Ein Zitat, aus dem Aufruf von Jäger G.: „Wir dürfen (noch) keinen Wolf erschießen – aber wir dürfen ihn erschrecken und verjagen! Macht 
ihm klar, dass eine Drückjagd nicht seine Komfortzone ist! Stellt für ein paar Sekunden Euren eigenen möglichen Jagderfolg hinter das Wohl unserer Hunde und klatscht, schreit und pfeift, wenn ein Wolf in Anblick kommt, noch besser: schießt ihm vor die Füße, ich habe das auch gemacht und werde es ab jetzt jedes Mal wieder tun.“

Der Wolf steht im Anhang IV der FFH Richtlinien und ist eine besonders geschützte Tierart gem. §7 II Nr. 13a BNatSchG und eine streng geschützte Tierart nach §7II Nr. 14a, b BNatSchG. Gegen ihn gerichtete Maßnahmen sind nach § 44 I Nr. 1 bzw. § 44 I Nr. 2 BNatSchG verboten. Nach § 44 I Nr. 1 BNatSchG ist es verboten, „wild lebenden Tieren der besonderen Art nachzustellen, sie zu fangen, zu verletzen oder zu töten oder ihre Entwicklungsformen aus der Natur zu entnehmen, zu beschädigen oder zu zerstören. Die Vorschrift bezieht sich auf das einzelne Individuum der Tierart und dessen Gefährdung ohne Wenn und Aber.

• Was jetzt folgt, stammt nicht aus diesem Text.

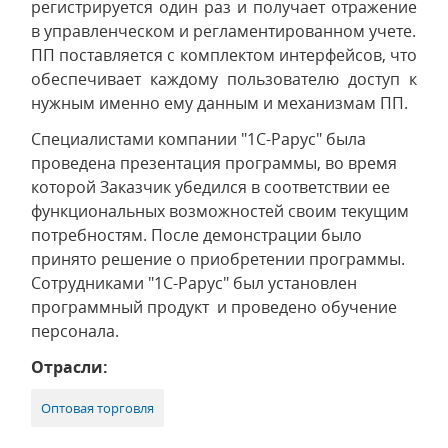
регистрируется один раз и получает отражение
в управленческом и регламентированном учете.
ПП поставляется с комплектом интерфейсов, что
обеспечивает каждому пользователю доступ к
нужным именно ему данным и механизмам ПП.
Специалистами компании "1С-Рарус" была
проведена презентация программы, во время
которой Заказчик убедился в соответствии ее
функциональных возможностей своим текущим
потребностям. После демонстрации было
принято решение о приобретении программы.
Сотрудниками "1С-Рарус" был установлен
программный продукт и проведено обучение
персонала.
Отрасли:
Оптовая торговля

Diesen Aufruf teilte Max G. in sozialen Netzwerken.

Nach § 44 I Nr. 2 BNatSchG ist es verboten, „wild lebende Tiere der streng geschützten Arten während der Fortpflanzungs-, Aufzucht (…..)  erheblich zu stören.

Durch das Schießen vor die Füße der Wölfe wurden diese erschreckt, in der Absicht diese zu verjagen. Dies stellt einen Verstoß  gegen § 44 I Nr. 2 BNatSchG dar. Außerdem bestand die Möglichkeit, die Wölfe durch die Schüsse zu verletzen. (§ 44 I Nr. 1 BNatSchG).

Dass die Wölfe sich über das erlegte Reh hermachten war kein unnatürliches Verhalten der Wölfe. Auch stellten sie dabei keine Gefährdung für die Menschen (Jäger) dar.

Weiterhin hat sich Herr Götzfried durch seinen öffentlichen Post, der Anstiftung strafbar gemacht, indem er seine Jägerkollegen auffordert, das gleiche bei Drückjagden zu tun.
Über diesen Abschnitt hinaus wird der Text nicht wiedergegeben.